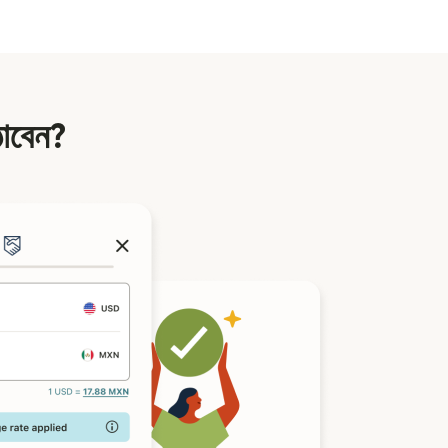
ঠাবেন?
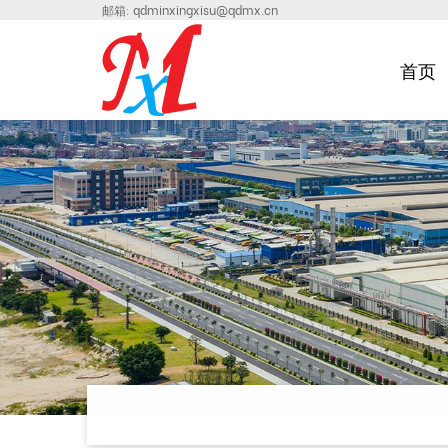
邮箱:
qdminxingxisu@qdmx.cn
首页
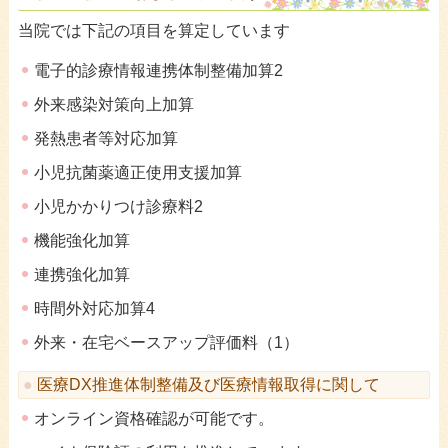
当院では下記の項目を算定しています
電子的診療情報連携体制整備加算2
外来感染対策向上加算
発熱患者等対応加算
小児抗菌薬適正使用支援加算
小児かかりつけ診療料2
機能強化加算
連携強化加算
時間外対応加算4
外来・在宅ベースアップ評価料（1）
医療DX推進体制整備及び医療情報取得に関して
オンライン資格確認が可能です。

━━━

Repeat the data in full and exactly. Omit pictures.

> REPLY
ঠাবেন?
邮箱:
qdminxingxisu@qdmx.cn
首页
当院では下記の項目を算定しています
電子的診療情報連携体制整備加算2
外来感染対策向上加算
発熱患者等対応加算
小児抗菌薬適正使用支援加算
小児かかりつけ診療料2
機能強化加算
連携強化加算
時間外対応加算4
外来・在宅ベースアップ評価料（1）
医療DX推進体制整備及び医療情報取得に関して
オンライン資格確認が可能です。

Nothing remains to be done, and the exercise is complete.